The road to petite goods is paved with grand evil intentions by Thanos Kalamidas

It took just a few weeks. Donald Trump, in his chaotic, blustering, bull-in-a-china-shop style, has managed to accomplish something that decades of diplomacy, trade agreements, and political manoeuvring failed to do. He has short of united Europe, revived a political corpse in Canada, and all but smothered Brexit sentiment in Britain. And the man has barely warmed his seat in the Oval Office for his second term.

Let’s be honest, we knew a second Trump presidency was going to be a mess. The signs were there, rants on Truth Social, MAGA rallies filled with threats rather than policies, and a campaign strategy based more on revenge than governance. But what we didn’t expect was just how fast the world would react to the absurdity of it all. Trump isn’t just making America ‘great again’; he’s inadvertently making everyone else stronger in their defiance of him.

For years, European leaders played a delicate balancing act with Trump. They smiled, nodded, and endured his unpredictable tantrums, hoping to keep transatlantic relations from disintegrating entirely. But this time, something changed. Maybe it was the outright threats to NATO, or his dismissive sneer at the European Union, but something snapped. Within weeks of his second inauguration, European leaders, yes, even the ever-cautious Germans, moved with a unity not seen since the Treaty of Rome. Defence budgets were increased overnight, security strategies realigned, and talks of a fully independent European defence force took on a new urgency. Even the French and Germans stopped bickering long enough to agree that relying on the United States under Trump was like entrusting your life savings to a compulsive gambler in Las Vegas.

What’s more, European citizens, traditionally apathetic to grand political statements, started to feel a strange emotion: defiance. Anti-Trump protests erupted in Berlin, Madrid, and Rome. Even London, still suffering from its post-Brexit identity crisis, saw massive demonstrations—not just against Trump, but against the very isolationist fever that led to Brexit in the first place.

And then there’s Canada, ever the polite observer of American political madness. But this time, something extraordinary happened: the Canadian Labour Party, which had been so lifeless for so long that many assumed it had been absorbed into a maple syrup processing plant, suddenly sprang back to life. Trump’s dismissive attitude towards trade agreements, his open disdain for Justin Trudeau (who he seems to treat as a rebellious schoolboy rather than a world leader), and his renewed threats of tariffs jolted Canadian progressives awake.
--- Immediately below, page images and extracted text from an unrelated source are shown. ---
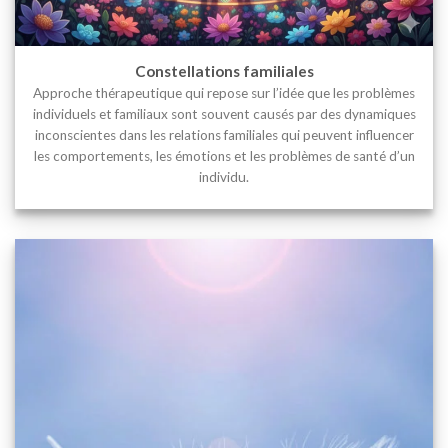
Constellations familiales
Approche thérapeutique qui repose sur l’idée que les problèmes
individuels et familiaux sont souvent causés par des dynamiques
inconscientes dans les relations familiales qui peuvent influencer
les comportements, les émotions et les problèmes de santé d’un
individu.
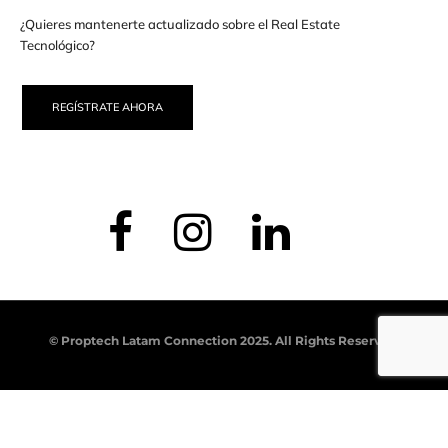
¿Quieres mantenerte actualizado sobre el Real Estate
Tecnológico?
REGÍSTRATE AHORA
© Proptech Latam Connection 2025. All Rights Reserved.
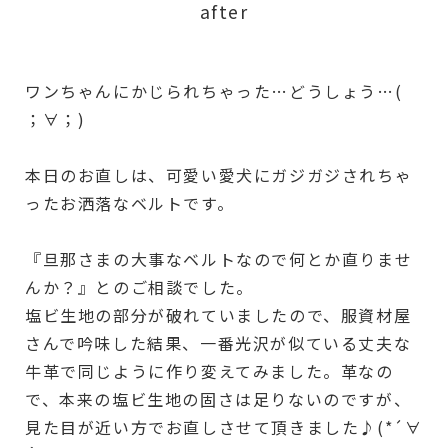
after
ワンちゃんにかじられちゃった…どうしょう…(
；∀；)
本日のお直しは、可愛い愛犬にガジガジされちゃ
ったお洒落なベルトです。
『旦那さまの大事なベルトなので何とか直りませ
んか？』とのご相談でした。
塩ビ生地の部分が破れていましたので、服資材屋
さんで吟味した結果、一番光沢が似ている丈夫な
牛革で同じように作り変えてみました。革なの
で、本来の塩ビ生地の固さは足りないのですが、
見た目が近い方でお直しさせて頂きました♪(*´∀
Labour unions, activists, and even centrists realized that a more aggressive, collective push was needed to protect Canada’s interests from a second Trump rampage. And so, a political movement long thought buried was resurrected, not by some grand internal awakening, but by the sheer, overwhelming necessity of survival in a world where Trump wields power again.

But perhaps the most astonishing effect of Trump’s return is what’s happening in Britain. For years, Brexit was treated as a symbol of defiant independence, a stand against European bureaucracy. But suddenly, with Trump back in power and blatantly treating the UK as an afterthought (or worse, a subservient pawn in his “America First” chess game), the romantic vision of Brexit is losing its appeal.

Suddenly, those who championed “Global Britain” are confronted with an uncomfortable truth: there is no “special relationship” with the United States under Trump. There is only his transactional mindset, where Britain ranks somewhere between a slightly useful lapdog and an inconvenient ex. And so, murmurs of regret have started creeping into the political discourse. The same newspapers that once shouted about the glory of Brexit are now cautiously suggesting that, well, maybe closer ties with Europe wouldn’t be the worst idea after all.

Ironically, none of this was Trump’s intent. He thrives on division, on chaos, on keeping allies off balance while he plays the role of a political wrecking ball. But in doing so, he has managed to force countries, parties, and movements to do something they’ve struggled with for years: unite against a common threat.

Europe is stronger. Canada is more politically energized. Britain is having second thoughts about its self-imposed isolation. And all of this, incredibly, is thanks to Trump.

So, should we be thanking him? Hardly. But we can certainly appreciate the poetic justice in it all. Sometimes, it takes a destructive force to remind the world what truly matters. And as Trump barrels forward, oblivious to the unintended consequences of his own actions, the rest of the world seems to be waking up—faster, stronger, and more determined than ever.